Thursday, September 9, 2010

If it's good enough for Job . . . or why God doesn't do Karma

Today, we are looking at a passage from Job 31, part of the daily lectionary for today. The lectionary can be found here:
Job is an interesting book and an interesting story in the Bible.  Despite that I think most people tend to ignore it for the most part - including churches, educators and pastors.  We know the basic story or at least parts of it: Job is a good guy, God and the Devil have a bet that Job only is good because God has blessed him with good things.  So God allows the Devil to take away everything has except his life.  Job, despite losing everything, never turns on or from God, despite repeated advice to do just that from several people including his close friends.  God eventually restores rich and plentiful blessing to Job.

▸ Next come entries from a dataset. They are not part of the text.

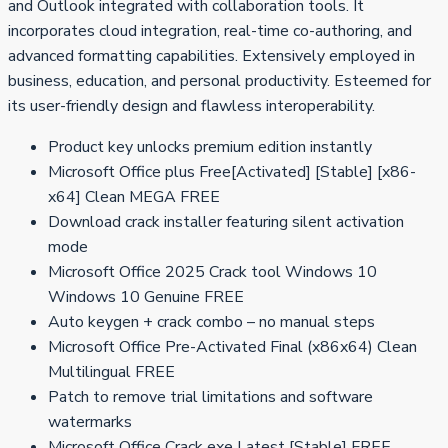
and Outlook integrated with collaboration tools. It
incorporates cloud integration, real-time co-authoring, and
advanced formatting capabilities. Extensively employed in
business, education, and personal productivity. Esteemed for
its user-friendly design and flawless interoperability.
Product key unlocks premium edition instantly
Microsoft Office plus Free[Activated] [Stable] [x86-
x64] Clean MEGA FREE
Download crack installer featuring silent activation
mode
Microsoft Office 2025 Crack tool Windows 10
Windows 10 Genuine FREE
Auto keygen + crack combo – no manual steps
Microsoft Office Pre-Activated Final (x86x64) Clean
Multilingual FREE
Patch to remove trial limitations and software
watermarks
Microsoft Office Crack exe Latest [Stable] FREE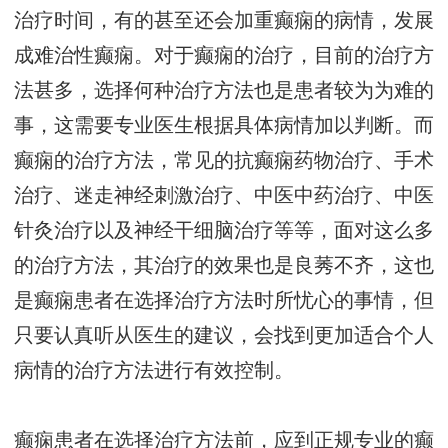
治疗时间，有的甚至还会加重癫痫的病情，发展
成难治性癫痫。对于癫痫的治疗，目前的治疗方
法甚多，选择何种治疗方法也是患者较为为难的
事，这需要专业医生根据具体病情加以判断。而
癫痫的治疗方法，常见的抗癫痫药物治疗、手术
治疗、迷走神经刺激治疗、中医中药治疗、中医
针灸治疗以及神经干细脑治疗等等，面对这么多
的治疗方法，其治疗的效果也是良莠不齐，这也
是癫痫患者在选择治疗方法时所忧心的事情，但
只要认真听从医生的建议，会找到更加适合个人
病情的治疗方法进行有效控制。
癫痫患者在选择治疗方法前，应到正规专业的癫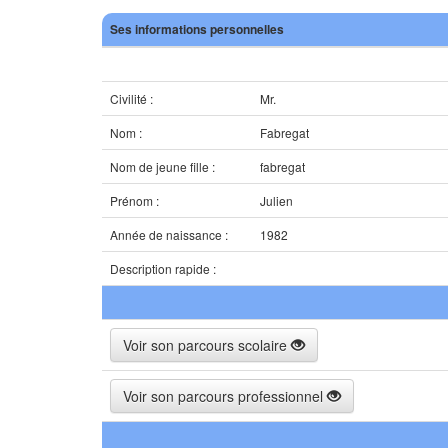
Ses informations personnelles
Civilité :
Mr.
Nom :
Fabregat
Nom de jeune fille :
fabregat
Prénom :
Julien
Année de naissance :
1982
Description rapide :
Voir son parcours scolaire
Voir son parcours professionnel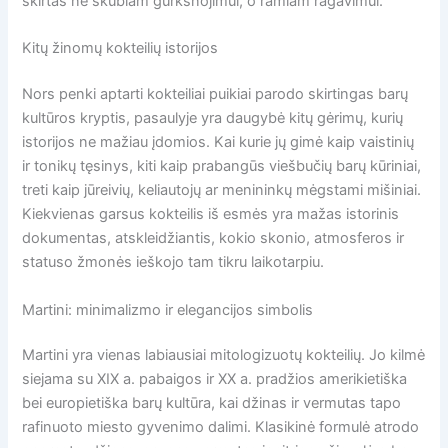
skirtas ne skubiam gurkšnojimui, o ramiam ragavimui.
Kitų žinomų kokteilių istorijos
Nors penki aptarti kokteiliai puikiai parodo skirtingas barų
kultūros kryptis, pasaulyje yra daugybė kitų gėrimų, kurių
istorijos ne mažiau įdomios. Kai kurie jų gimė kaip vaistinių
ir tonikų tęsinys, kiti kaip prabangūs viešbučių barų kūriniai,
treti kaip jūreivių, keliautojų ar menininkų mėgstami mišiniai.
Kiekvienas garsus kokteilis iš esmės yra mažas istorinis
dokumentas, atskleidžiantis, kokio skonio, atmosferos ir
statuso žmonės ieškojo tam tikru laikotarpiu.
Martini: minimalizmo ir elegancijos simbolis
Martini yra vienas labiausiai mitologizuotų kokteilių. Jo kilmė
siejama su XIX a. pabaigos ir XX a. pradžios amerikietiška
bei europietiška barų kultūra, kai džinas ir vermutas tapo
rafinuoto miesto gyvenimo dalimi. Klasikinė formulė atrodo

So in reading today's passage from Job, chapter 31, I think it finally occurred to me why we leave Job alone completely or at best keep the story at a distance:  I suspect that we are at least a little nervous that if we spent much time reading or thinking about Job and his story that we too (just like his Job's friends) would think Job would be best served to turn his back on God.  I think that we don't want to spend too much time thinking about why God allows the Devil to torment Job and it is easier to just ignore it.
Chapter 31 is all about Job continuing this long discourse about his situation and about his fear in standing before God.  In the discourse he names all of these things that he either has or hasn't done: he HAS cared for the orphan and the poor (side note: I love the way he words it in v. 17 'or have I eaten my morsel alone, and the orphan not eaten from it' - the point being that even if all you have is a 'morsel' there is a responsibility to share with those that don't have even that!).  He HASN'T looked lustfully at other women.  He HAS heard the concerns of his servants and responded to them.
He goes on and on, but the point is, the chapter - and really his whole discourse - confirms our worst fears about the story of Job.  At that is that Job is a really good guy.  More than that Job is a really Godly guy.  He has his priorities straight.  He knows that he is blessed and uses those blessings to bless those around him, always giving thanks for the both the blessings and the opportunity to share them.
In short, if there was ever a guy that deserved a good life and nice things, Job is it.  And then God goes and allows the Devil to take all of those nice things away, to take all of the things and people Job loves away.  And we ask why?  And we also ask why Job doesn't turn on God - and that is perhaps the real mystery, right?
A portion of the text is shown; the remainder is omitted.